Dans son sport d'élection, chacun déclasserait encore l'autre sans problème. Comme il surclassait n'importe qui à son apogée, dans les années 1980. Mais voilà, celle-ci est bien loin désormais. Rattrapés par leurs démons et le temps, Diego Maradona et Mike Tyson, la quarantaine venue, sont surtout devenus des beaux sujets de cinéma. Mieux, chacun a eu la chance de rencontrer un cinéaste de renom, fan à ses heures: Emir Kusturica et James Toback respectivement. Et pourtant, si leurs deux parcours ne manquent pas de points communs, jusqu'au tatouage du Che qu'ils arborent chacun, on imaginerait difficilement films plus dissemblables.

La différence se lit dès les titres: un chantant Maradona by Kusturica pour l'un, un sobre et percutant Tyson pour l'autre. Où se lit aisément celui qui essaie de tirer la couverture à lui... Le film de Kusturica ne s'ouvre-t-il pas sur lui-même en guitariste de rock, présenté en public comme le «Maradona du cinéma»? Et le Serbe d'enfoncer le clou en ne manquant aucune occasion de se montrer, lui et des extraits de ses films, tandis qu'il traque une star argentine d'abord réticente puis complice. Rien de tel pour James Toback, qui connaît Tyson depuis vingt ans et a plutôt développé une sorte de relation père-fils avec lui. Une affinité fondée sur une même fascination pour les zones extrêmes de la vie, qui permet à Tyson de se livrer comme jamais devant une caméra.

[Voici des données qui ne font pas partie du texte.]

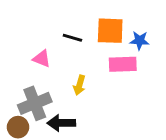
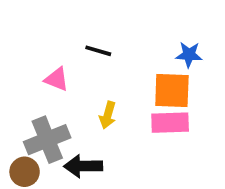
orange square: (110, 31) -> (172, 91), moved
pink rectangle: (123, 64) -> (170, 123), moved

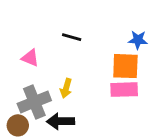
pink triangle: (57, 79) -> (30, 58), moved
yellow arrow: (108, 115) -> (66, 88), moved

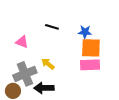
blue star: (138, 40) -> (85, 32), moved
yellow arrow: (66, 88) -> (48, 64), turned 112

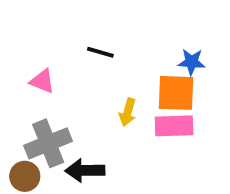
blue star: (85, 32) -> (192, 62), moved
yellow arrow: (48, 64) -> (128, 112), moved, turned -112

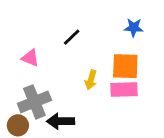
black line: (100, 52) -> (72, 37), turned -60
blue star: (192, 62) -> (134, 28), moved

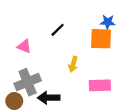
orange square: (125, 66) -> (101, 39), moved
pink rectangle: (124, 90) -> (100, 85), moved

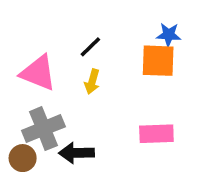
pink triangle: (24, 46) -> (38, 73), size x1.6
yellow arrow: (73, 64) -> (92, 82), moved

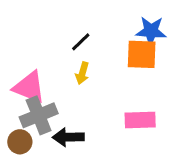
blue star: (169, 35) -> (151, 31), size x1.4
pink triangle: (38, 73) -> (29, 87), moved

Mieux qu'un apologue, le film de James Toback brosse un portrait sobre, ponctué de fortes montées d'adrénaline dans ses extraits de matches. Où il apparaît que le «mauvais garçon de la boxe» n'est au fond qu'un petit garçon sans père de Brooklyn, qui s'est battu toute sa vie contre ses angoisses. Enfant de l'injustice et de la violence sociale, porté aux nues puis abattu par une même dérive économico-médiatique, il est le symptôme d'une société immature et malade, qu'il a fini par rejeter. Fatalement incompris, du moment que son physique et son moi intime étaient si dissemblables, il saisit ici sa chance de s'expliquer et paraît pour la première fois d'une émouvante fragilité. Quant à l'auteur de Fingers et Exposed, pour son deuxième documentaire après le déjà formidable The Big Bang, il signe là un beau travail qui devrait inciter à redécouvrir son œuvre, mal diffusée.

Rien de tel pour l'auteur d'Underground et Super 8 Stories, bien sûr, qui entraîne Maradona dans son grand circus orchestra endiablé. En pointillé, le film raconte à peu près la même histoire, celle d'un petit garçon né avec un don dans un environnement d'une grande pauvreté. Sauf que la violence y était plus diffuse, le jeu plus collectif, et que rien n'a pu ébranler la ferveur populaire: pour la majorité des Argentins, Maradona est toujours un dieu vivant, malgré sa déchéance, liée à la drogue plutôt qu'au sexe. Narrateur impressionniste, Kusturica n'offre que des bribes de ce parcours. Ses véritables intentions apparaissent avec la répétition du but marqué lors du Mundial mexicain de 1986 contre l'Angleterre.

A partir de cette élimination, «vengeance» en souvenir de la guerre des Malouines, Maradona devient le héros du Sud contre l'impérialisme du Nord. Idem en Italie, où il hisse Naples plus haut que Milan et Turin. Et les discours d'un Maradona très remonté contre les Etats-Unis, ami indéfectible de Fidel Castro, ne font qu'amener de l'eau au moulin du Serbe, qui ne manque jamais de présenter son propre pays comme une victime. A l'écran, cette propension à l'amalgame ne donne pas grand-chose, sinon de vilains bidouillages vidéo où l'on voit une figurine du héros terrasser Bush, Blair & Co. Avec l'arrivée de Manu Chao pour une sérénade, la cause est entendue. L'énergie fait tout passer, mais quel dommage que l'altermondialisme doive se contenter de hérauts aussi brouillons!